◆ Work item:
Each line in the records below that has the word "July" should be copied.
(Beginning of Information given)
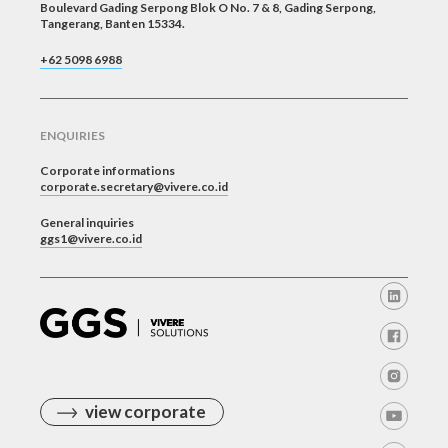
Boulevard Gading Serpong Blok O No. 7 & 8, Gading Serpong,
Tangerang, Banten 15334.
+62 5098 6988
ENQUIRIES
Corporate informations
corporate.secretary@vivere.co.id
General inquiries
ggs1@vivere.co.id
view corporate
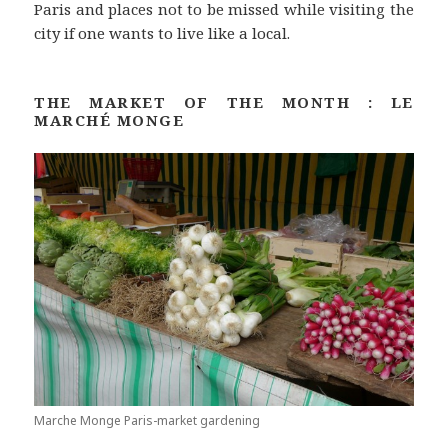
Paris and places not to be missed while visiting the
city if one wants to live like a local.
THE MARKET OF THE MONTH : LE
MARCHÉ MONGE
Marche Monge Paris-market gardening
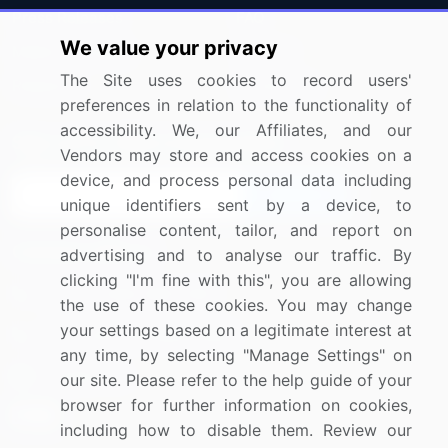
Press Releases
FAQ
We value your privacy
Media Coverage
Careers
The Site uses cookies to record users'
Research
Contact Us
preferences in relation to the functionality of
accessibility. We, our Affiliates, and our
Sign up for offers & promotions
Vendors may store and access cookies on a
device, and process personal data including
Sign Up
unique identifiers sent by a device, to
personalise content, tailor, and report on
Connect with us
advertising and to analyse our traffic. By
clicking "I'm fine with this", you are allowing
US: (+1) 844-364-1100
the use of these cookies. You may change
your settings based on a legitimate interest at
UK: (+44) 203-893-3200
any time, by selecting "Manage Settings" on
Contact Us
our site. Please refer to the help guide of your
browser for further information on cookies,
including how to disable them. Review our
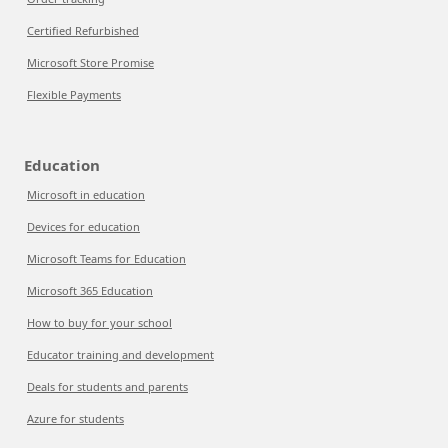
Certified Refurbished
Microsoft Store Promise
Flexible Payments
Education
Microsoft in education
Devices for education
Microsoft Teams for Education
Microsoft 365 Education
How to buy for your school
Educator training and development
Deals for students and parents
Azure for students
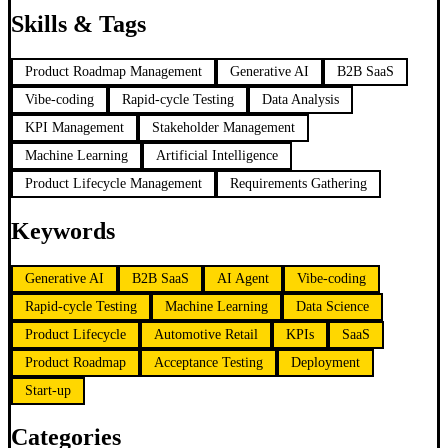
Skills & Tags
Product Roadmap Management
Generative AI
B2B SaaS
Vibe-coding
Rapid-cycle Testing
Data Analysis
KPI Management
Stakeholder Management
Machine Learning
Artificial Intelligence
Product Lifecycle Management
Requirements Gathering
Keywords
Generative AI
B2B SaaS
AI Agent
Vibe-coding
Rapid-cycle Testing
Machine Learning
Data Science
Product Lifecycle
Automotive Retail
KPIs
SaaS
Product Roadmap
Acceptance Testing
Deployment
Start-up
Categories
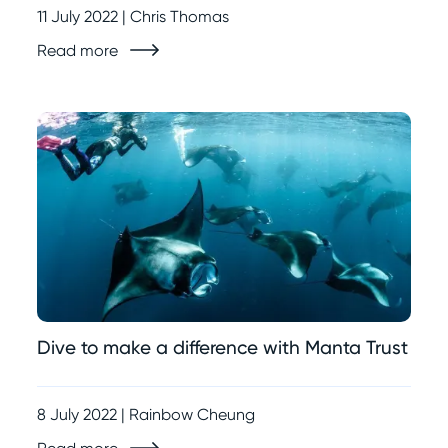
11 July 2022 | Chris Thomas
Read more
Dive to make a difference with Manta Trust
8 July 2022 | Rainbow Cheung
(End of Information given)
◆ Answer space:
11 July 2022 | Chris Thomas
8 July 2022 | Rainbow Cheung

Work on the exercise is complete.